El Centro Administrativo Ministerial impulsa un esquema colaborativo para el tratamiento de residuos orgánicos. La iniciativa combina gestión pública, conciencia ambiental y prácticas concretas en el territorio.
En Neuquén, donde el crecimiento urbano convive con paisajes que todavía imponen respeto, la basura dejó hace tiempo de ser un problema invisible. Lo que se descarta no desaparece: se acumula, se transforma, vuelve. Y en ese ciclo, cada decisión sobre cómo gestionar residuos dice algo más profundo sobre el tipo de sociedad que se construye.
En ese marco, el Centro Administrativo Ministerial (CAM) puso en marcha una iniciativa orientada a la gestión de residuos orgánicos basada en el trabajo colaborativo. La propuesta apunta a algo que, en apariencia, es simple: separar, tratar y reutilizar los desechos orgánicos generados en ese complejo estatal. Pero detrás de esa práctica cotidiana hay una idea más ambiciosa: convertir al propio Estado en ejemplo de una lógica ambiental más responsable.
El proyecto se apoya en la articulación entre distintas áreas, equipos de trabajo y actores involucrados en el funcionamiento del CAM. No se trata solo de instalar composteras o modificar circuitos de recolección, sino de generar una dinámica sostenida donde la gestión de residuos deje de ser una tarea marginal y pase a integrarse en la vida institucional diaria. La clave está en el hábito, en la repetición, en la construcción de una cultura que entienda que lo orgánico no es basura sino recurso.
En tiempos donde el debate ambiental muchas veces queda atrapado en discursos generales o metas abstractas, este tipo de iniciativas tiene un valor concreto. Interviene en la escala donde las cosas efectivamente ocurren: oficinas, comedores, espacios comunes. Allí donde cada resto de comida, cada residuo biodegradable, puede seguir dos caminos distintos: el del descarte o el de la transformación.
La experiencia también dialoga con una agenda más amplia. La gestión de residuos orgánicos es uno de los puntos críticos en las políticas urbanas contemporáneas. Su tratamiento inadecuado no solo genera contaminación, sino que contribuye a la emisión de gases de efecto invernadero. En ese sentido, avanzar en prácticas de compostaje y reutilización implica no solo ordenar el presente, sino también reducir impactos a futuro.

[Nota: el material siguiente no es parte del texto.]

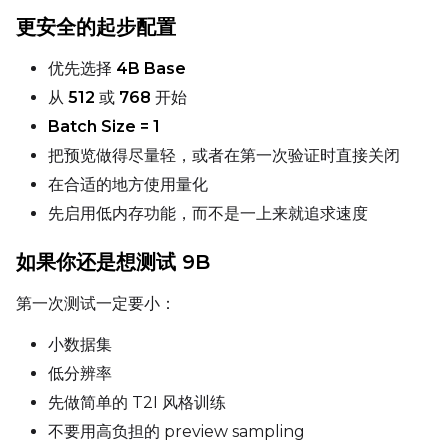
更安全的起步配置
Height
优先选择
4B Base
从
512
或
768
开始
Seed
Batch Size = 1
把预览做得尽量轻，或者在第一次验证时直接关闭
在合适的地方使用量化
Toggle
Walk Seed
Walk Seed
先启用低内存功能，而不是一上来就追求速度
Advanced Sampling
如果你还是想测试 9B
Toggle
Skip First Sample
Skip First Sample
第一次测试一定要小：
Toggle
Force First Samp
Force First Sample
小数据集
Toggle
Disable Sampling
Disable Sampling
低分辨率
先做简单的 T2I 风格训练
Sample Prompts (10)
不要用高负担的 preview sampling
Prompt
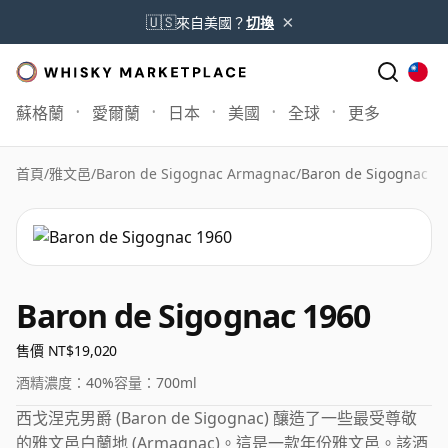
×
🇺🇸
來自美國？
切換
蘇格蘭
愛爾蘭
日本
美國
全球
更多
首頁
/
雅文邑
/
Baron de Sigognac Armagnac
/
Baron de Sigognac 1
Baron de Sigognac 1960
售價 NT$19,020
酒精濃度：
40%
容量：
700ml
西戈涅克男爵 (Baron de Sigognac) 釀造了一些最受尊敬
的雅文邑白蘭地 (Armagnac)。這是一款年份雅文邑。該酒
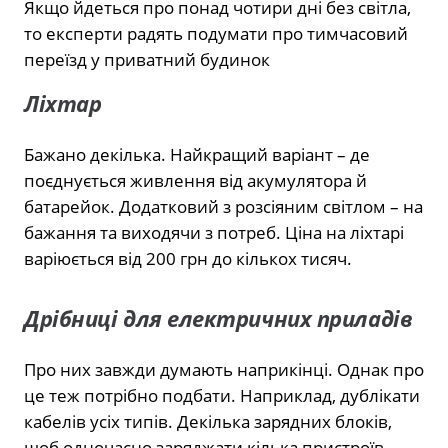
Якщо йдеться про понад чотири дні без світла,
то експерти радять подумати про тимчасовий
переїзд у приватний будинок
Ліхтар
Бажано декілька. Найкращий варіант – де
поєднується живлення від акумулятора й
батарейок. Додатковий з розсіяним світлом – на
бажання та виходячи з потреб. Ціна на ліхтарі
варіюється від 200 грн до кількох тисяч.
Дрібниці для електричних приладів
Про них завжди думають наприкінці. Однак про
це теж потрібно подбати. Наприклад, дублікати
кабелів усіх типів. Декілька зарядних блоків,
щоб одночасно заряджати кілька пристроїв.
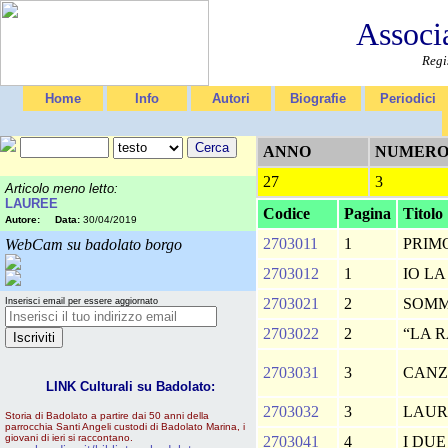
Associ
Regi
Home
Info
Autori
Biografie
Periodici
ANNO
NUMER
27
3
Articolo meno letto:
LAUREE
Codice
Pagina
Titolo
Autore:
Data:
30/04/2019
2703011
1
PRIM
WebCam su badolato borgo
2703012
1
IO LA
2703021
2
SOM
Inserisci email per essere aggiornato
2703022
2
“LA RA
2703031
3
CANZ
LINK Culturali su Badolato:
2703032
3
LAU
Storia di Badolato a partire dai 50 anni della
parrocchia Santi Angeli custodi di Badolato Marina, i
giovani di ieri si raccontano.
2703041
4
I DUE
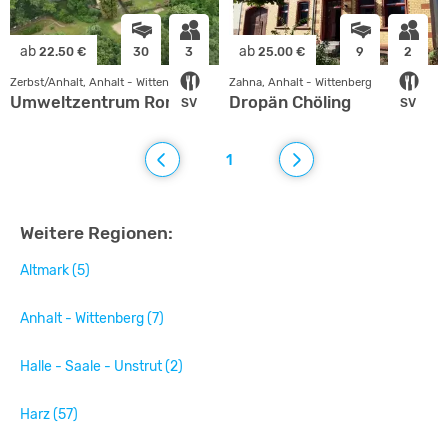
ab
ab
22.50 €
30
3
25.00 €
9
2
Zerbst/Anhalt, Anhalt - Wittenberg
Zahna, Anhalt - Wittenberg
Umweltzentrum Ronney
Dropän Chöling
SV
SV
1
Weitere Regionen:
Altmark (5)
Anhalt - Wittenberg (7)
Halle - Saale - Unstrut (2)
Harz (57)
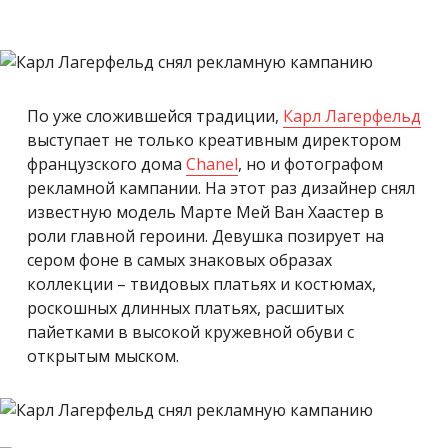
По уже сложившейся традиции,
Карл Лагерфельд
выступает не только креативным директором
французского дома
Chanel
, но и фотографом
рекламной кампании. На этот раз дизайнер снял
известную модель Марте Мей Ван Хаастер в
роли главной героини.
Девушка позирует на
сером фоне в самых знаковых образах
коллекции – твидовых платьях и костюмах,
роскошных длинных платьях, расшитых
пайетками в высокой кружевной обуви с
открытым мыском.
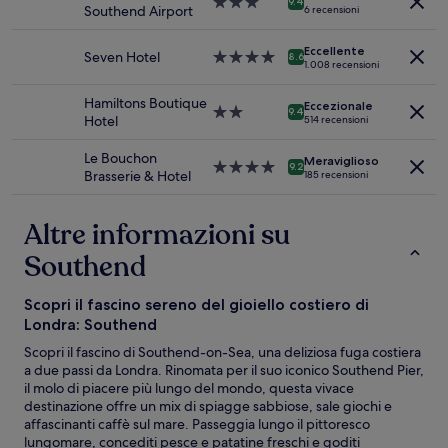
stelle
Struttura
9.4
Southend Airport
6 recensioni
possono
a
cambiare.
3.0
Potrebbero
Eccellente
stelle
Seven Hotel
Struttura
8.6
1.008 recensioni
essere
a
previste
4.0
Hamiltons Boutique
condizioni
Eccezionale
stelle
Struttura
9.4
Hotel
514 recensioni
aggiuntive.
a
2.0
Le Bouchon
Meraviglioso
stelle
Struttura
9.2
Brasserie & Hotel
185 recensioni
a
4.0
stelle
Altre informazioni su
Southend
Scopri il fascino sereno del gioiello costiero di
Londra: Southend
Scopri il fascino di Southend-on-Sea, una deliziosa fuga costiera
a due passi da Londra. Rinomata per il suo iconico Southend Pier,
il molo di piacere più lungo del mondo, questa vivace
destinazione offre un mix di spiagge sabbiose, sale giochi e
affascinanti caffè sul mare. Passeggia lungo il pittoresco
lungomare, concediti pesce e patatine freschi e goditi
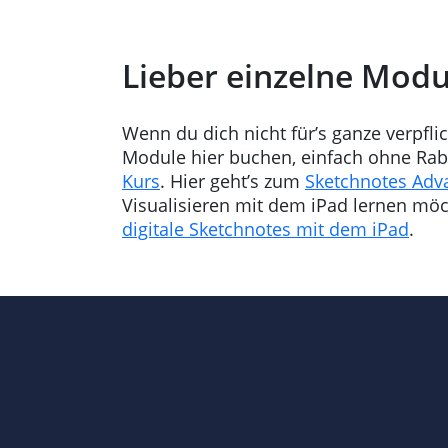
Lieber einzelne Modu
Wenn du dich nicht für’s ganze verpflic
Module hier buchen, einfach ohne Rab
Kurs
. Hier geht’s zum
Sketchnotes Adv
Visualisieren mit dem iPad lernen möch
digitale Sketchnotes mit dem iPad
.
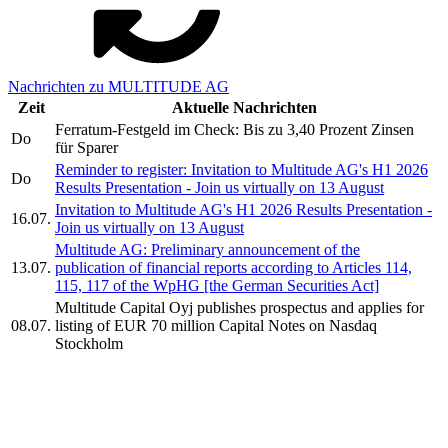
Nachrichten zu MULTITUDE AG
Zeit
Aktuelle Nachrichten
Ferratum-Festgeld im Check: Bis zu 3,40 Prozent Zinsen
Do
für Sparer
Reminder to register: Invitation to Multitude AG's H1 2026
Do
Results Presentation - Join us virtually on 13 August
Invitation to Multitude AG's H1 2026 Results Presentation -
16.07.
Join us virtually on 13 August
Multitude AG: Preliminary announcement of the
13.07.
publication of financial reports according to Articles 114,
115, 117 of the WpHG [the German Securities Act]
Multitude Capital Oyj publishes prospectus and applies for
08.07.
listing of EUR 70 million Capital Notes on Nasdaq
Stockholm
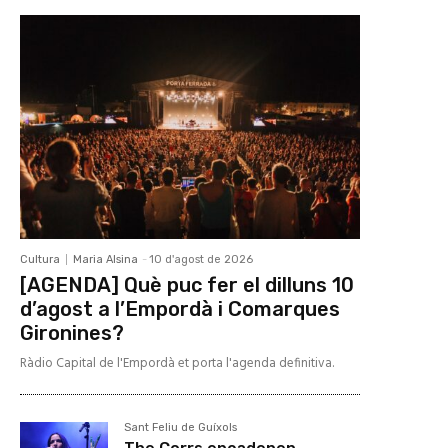
Cultura
Maria Alsina
-
10 d'agost de 2026
[AGENDA] Què puc fer el dilluns 10
d’agost a l’Empordà i Comarques
Gironines?
Ràdio Capital de l'Empordà et porta l'agenda definitiva.
Sant Feliu de Guíxols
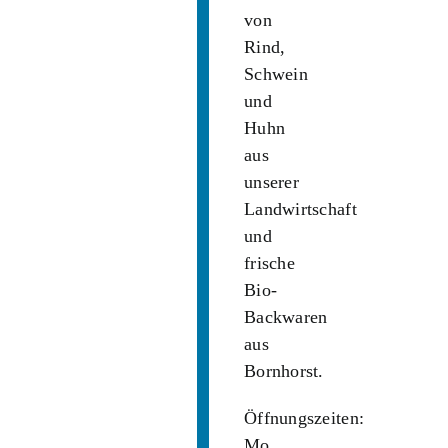
von
Rind,
Schwein
und
Huhn
aus
unserer
Landwirtschaft
und
frische
Bio-
Backwaren
aus
Bornhorst.
Öffnungszeiten:
Mo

A diferencia de otras discusiones que suelen quedar atadas a grandes inversiones o decisiones estructurales, aquí el cambio empieza en lo cotidiano. Y en ese plano, el rol del Estado es doble: gestionar y educar. Mostrar que es posible hacer las cosas de otra manera y, al mismo tiempo, habilitar que esa lógica se replique en otros espacios, públicos y privados.
En un contexto nacional donde las políticas ambientales pierden centralidad frente a urgencias económicas inmediatas, este tipo de iniciativas adquiere un peso particular. No resuelven por sí solas el problema de los residuos, pero construyen un camino posible. Uno donde la responsabilidad no se declama, sino que se practica.
Lo que ocurre en el Centro Administrativo Ministerial de Neuquén puede parecer, a primera vista, una experiencia acotada. Sin embargo, en su escala contiene una idea más amplia: que la transformación ambiental no empieza en grandes discursos, sino en decisiones concretas, sostenidas en el tiempo y compartidas colectivamente.
Porque al final, lo que una sociedad hace con sus residuos no habla solo de su limpieza. Habla, sobre todo, de su conciencia.